Decisions in arbitration are final, whereas a mediator can only suggest a possible solution and cannot enforce it.

Mediation is entirely voluntary, and all parties involved must agree completely to the mediator who will handle the case.

The primary benefit of mediation is its swiftness and relative inexpensiveness.

Both arbitration and mediation routes tend to be faster and less expensive than suing for fraud in the courts.

Securities Arbitration

Filing a complaint with FINRA may not be enough to get compensation for financial losses, even if the broker is punished.

You may need to look beyond the FINRA Complaint Program to a dispute resolution method known as FINRA arbitration, where one to three arbitrators review your evidence and make a determination on compensation.

To request a FINRA arbitration, you must file an arbitration claim, either online or through the mail, which consists of a Statement of Claim, a Submission Agreement, and payment of fees.

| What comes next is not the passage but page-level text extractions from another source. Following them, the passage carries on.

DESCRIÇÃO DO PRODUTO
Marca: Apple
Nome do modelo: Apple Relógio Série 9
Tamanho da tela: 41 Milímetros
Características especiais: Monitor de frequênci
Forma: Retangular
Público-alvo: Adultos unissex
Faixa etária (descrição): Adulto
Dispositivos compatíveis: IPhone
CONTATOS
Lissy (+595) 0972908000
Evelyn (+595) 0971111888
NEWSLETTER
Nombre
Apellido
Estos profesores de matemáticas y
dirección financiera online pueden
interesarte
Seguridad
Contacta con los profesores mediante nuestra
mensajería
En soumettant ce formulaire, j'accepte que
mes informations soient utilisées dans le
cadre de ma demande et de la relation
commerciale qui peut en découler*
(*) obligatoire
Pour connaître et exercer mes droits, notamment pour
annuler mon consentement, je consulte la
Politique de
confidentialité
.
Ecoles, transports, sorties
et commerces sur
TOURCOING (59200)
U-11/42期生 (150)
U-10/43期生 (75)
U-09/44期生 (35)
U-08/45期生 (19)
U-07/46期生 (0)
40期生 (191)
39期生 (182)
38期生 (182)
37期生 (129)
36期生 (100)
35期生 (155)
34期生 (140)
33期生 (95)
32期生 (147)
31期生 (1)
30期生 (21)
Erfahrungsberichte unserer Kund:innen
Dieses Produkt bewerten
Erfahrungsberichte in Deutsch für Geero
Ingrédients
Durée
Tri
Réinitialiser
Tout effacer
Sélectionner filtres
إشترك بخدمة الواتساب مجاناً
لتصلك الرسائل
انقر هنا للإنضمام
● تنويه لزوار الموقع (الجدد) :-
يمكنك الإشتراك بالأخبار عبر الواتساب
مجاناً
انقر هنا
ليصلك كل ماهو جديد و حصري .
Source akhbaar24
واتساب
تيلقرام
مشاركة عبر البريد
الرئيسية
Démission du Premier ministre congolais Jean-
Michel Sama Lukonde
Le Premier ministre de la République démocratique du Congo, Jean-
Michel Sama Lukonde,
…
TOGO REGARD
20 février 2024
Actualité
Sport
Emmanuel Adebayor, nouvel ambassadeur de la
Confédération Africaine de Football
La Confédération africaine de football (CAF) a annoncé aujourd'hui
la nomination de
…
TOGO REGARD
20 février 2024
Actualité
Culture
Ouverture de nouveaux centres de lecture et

Credit: youtube.com, What triggers a FINRA or SEC investigation? | Jenice L. Malecki

You'll be shown a disclosure report for all arbitrators, and you can rank and strike a certain number of arbitrators from the list.

Much of the proceedings are carried out and accessible online via FINRA's Dispute Resolution Portal.

Hiring a securities fraud attorney is highly recommended when requesting a FINRA arbitration.

FINRA arbitration decisions are final and imposed, whereas mediation is a lighter approach to dispute resolution that is voluntary for both parties.

Mediation is a faster and less expensive option, and both parties can choose to switch to mediation during the arbitration process.

To begin a FINRA mediation, one or both parties must request one via FINRA's "Initiate a Mediation" page, and it's entirely voluntary.

All parties involved must agree completely to the mediator who will handle the case.

A competent securities fraud attorney is imperative when going the arbitration route, and you can ask your existing attorney if they can take the case on.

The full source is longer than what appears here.